Often considered a calm voice of reason, Davis Hanson believes that, at some point, the track record needs to be evaluated.

“When Al Gore gives these prognoses of Armageddon, we look back at what he said. Earth is in the balance and prior things about the icecaps shouldn’t exist now. But every time he’s wrong he never corrects or he never apologizes,” Davis Hanson said.

“People who want to control the world are fully aware that it’s convenient to have a crisis to do so,” Schmitt added. 

Davis Hanson, who has authored or edited 24 books, summed up the elites’ philosophy, noting, “One thing they all have in common is the contempt for the middle class. They really do not like people who are trying to be upwardly mobile and muscular, and they feel that these people consume too much energy or they’re not morally or intellectually their equals and therefore they shouldn’t get the exemptions that they enjoy.”

“The longer that these same people give predictions. I mean Al Gore is getting up there now, and he’s been doing this for fifteen, twenty years,” Schmitt pointed out. “They have to start worrying that some of the things I said twenty years ago are not coming true. People are going to start holding me accountable for that.”

With well-respected scientists split on whether or not humans have any impact on the weather, the issue has become one of the more politically divisive of our time. In fact, the now-deceased co-founder of the Weather Channel, John Coleman, once called the notion “baloney.” During a 2014 interview, he went on to say,  “Climate change is not happening, there is no significant man-made global warming now, there hasn’t been any in the past and there is no reason to expect any in the future.” 
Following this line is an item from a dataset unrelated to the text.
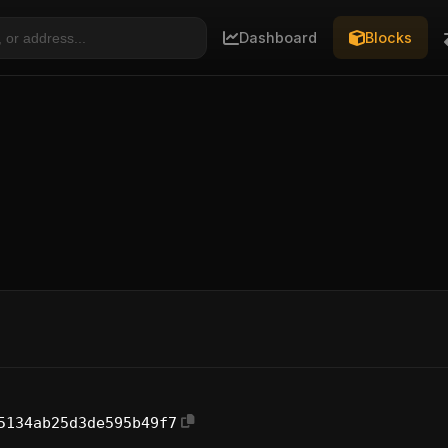
Dashboard
Blocks
5134ab25d3de595b49f7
“It reminds me of out in the old West, people were selling these elixirs and that was their profession they made money on. And that’s what he’s peddling, gloom and doom,” Davis Hanson told Schmitt on Newsmax, again referencing former Vice President Gore. “If he really was sincere, he wouldn’t have sold his cable company to a carbon emissions state like Qatar, that was sponsoring Al Jazeera. And then he wouldn’t have tried to beat the capital gains new tax raises, which he did. And John Kerry wouldn’t have a yacht that he tries to move around different harbors to avoid taxes. Because they all believe in high taxes and more government and they all violate those in their personal lives. They have contempt for us. That’s the common denominator.”

In his runaway hit 2019 book, The Case for Trump, Victor Davis Hanson pinpointed many of these exact themes – the ones that President Donald Trump corralled to catapult himself to the White House. In the book, Davis Hanson notes that Trump alone had the instinct to defend “the working people of America’s interior, whom the coastal elite of both parties had come to scorn.” 

“When you look at the world and you see the way that people in power behave, it seems that freedom is the hardest thing for any society to hold on to,” Schmitt said. “The more that you look at the world, in my opinion at least, it’s amazing that anybody in this world is free.”

As with so many other issues, Davis Hanson believes the indomitable American spirit must continue to provide rational fortitude against any such deleterious force aiming to bring the United States down a peg or two.  

“I think they ultimately will always target the United States because it is traditionally the freest of all countries. And that’s the one obstacle for trans-national governance, has always been the middle class in the United States. The practical, common-sense American that distrusts big government,” Davis Hanson concluded. “And that was the purpose why this country was founded, and they despise it. And they’re always trying to change the institutions of the United States somehow. We’re always told, look at Greta over there in Sweden or look at what the E.U. is doing, and we’ve got to emulate this. We’re losing confidence that we’re the only sane country in the world I think.”